ML training (Karpathy-style):
/optimize --metric "val_bpb" --lower-is-better \
--measure "uv run train.py > run.log 2>&1 && grep '^val_bpb:' run.log | cut -d' ' -f2" \
--files "train.py" \
--locked "prepare.py" \
--budget 300
Eval Mode
Optimize a skill's Extract workflow:
/optimize --target "~/.claude/skills/ExtractWisdom" --max-experiments 15
Optimize a standalone prompt:
/optimize --target "prompts/summarize-article.md" --runs 5
Optimize with custom criteria:
/optimize --target "~/.claude/skills/Research/Workflows/QuickResearch.md" \
--criteria "Does the output contain specific facts with sources?" \
"Is the output structured with clear sections?" \
"Does the output avoid generic filler?" \
--inputs "research quantum computing breakthroughs 2025" \
"quick research on supply chain security" \
"find recent developments in AI agents"
Gotchas
- Hill-climbing can get stuck in local optima. If score plateaus, consider resetting with different initial conditions.

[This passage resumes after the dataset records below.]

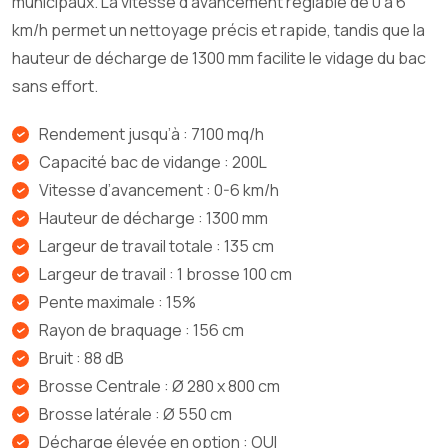
municipaux. La vitesse d’avancement réglable de 0 à 6
km/h permet un nettoyage précis et rapide, tandis que la
hauteur de décharge de 1300 mm facilite le vidage du bac
sans effort.
Rendement jusqu’à : 7100 mq/h
Capacité bac de vidange : 200L
Vitesse d’avancement : 0-6 km/h
Hauteur de décharge : 1300 mm
Largeur de travail totale : 135 cm
Largeur de travail : 1 brosse 100 cm
Pente maximale : 15%
Rayon de braquage : 156 cm
Bruit : 88 dB
Brosse Centrale : Ø 280 x 800 cm
Brosse latérale : Ø 550 cm
Décharge élevée en option : OUI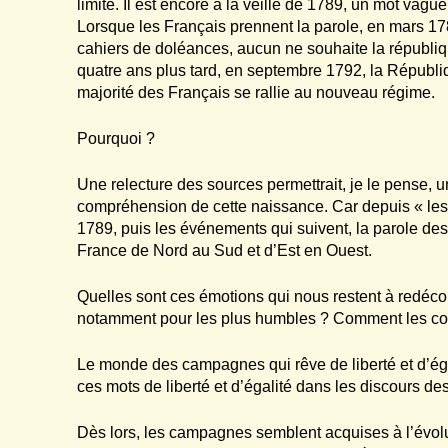
limité. Il est encore à la veille de 1789, un mot vagu
Lorsque les Français prennent la parole, en mars 17
cahiers de doléances, aucun ne souhaite la républiq
quatre ans plus tard, en septembre 1792, la Républi
majorité des Français se rallie au nouveau régime.
Pourquoi ?
Une relecture des sources permettrait, je le pense, 
compréhension de cette naissance. Car depuis « les Ca
1789, puis les événements qui suivent, la parole des
France de Nord au Sud et d’Est en Ouest.
Quelles sont ces émotions qui nous restent à redécou
notamment pour les plus humbles ? Comment les c
Le monde des campagnes qui rêve de liberté et d’égal
ces mots de liberté et d’égalité dans les discours de
Dès lors, les campagnes semblent acquises à l’évoluti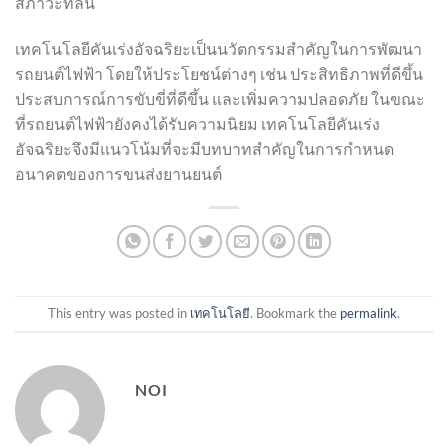
สภาวะที่ลื่น
เทคโนโลยีคันเร่งอัจฉริยะเป็นนวัตกรรมสำคัญในการพัฒนา
รถยนต์ไฟฟ้า โดยให้ประโยชน์ต่างๆ เช่น ประสิทธิภาพที่ดีขึ้น
ประสบการณ์การขับขี่ที่ดีขึ้น และเพิ่มความปลอดภัย ในขณะ
ที่รถยนต์ไฟฟ้ายังคงได้รับความนิยม เทคโนโลยีคันเร่ง
อัจฉริยะจึงมีแนวโน้มที่จะมีบทบาทสำคัญในการกำหนด
อนาคตของการขนส่งยานยนต์
This entry was posted in
เทคโนโลยี
. Bookmark the
permalink
.
NOI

- Eval mode vs metric mode: Use metric mode for quantifiable targets (latency, size). Use eval mode for qualitative targets (skill quality, prompt effectiveness).
- Regression tolerance prevents catastrophic changes. Don't set it to 0 — some regression in secondary metrics is acceptable if primary metric improves significantly.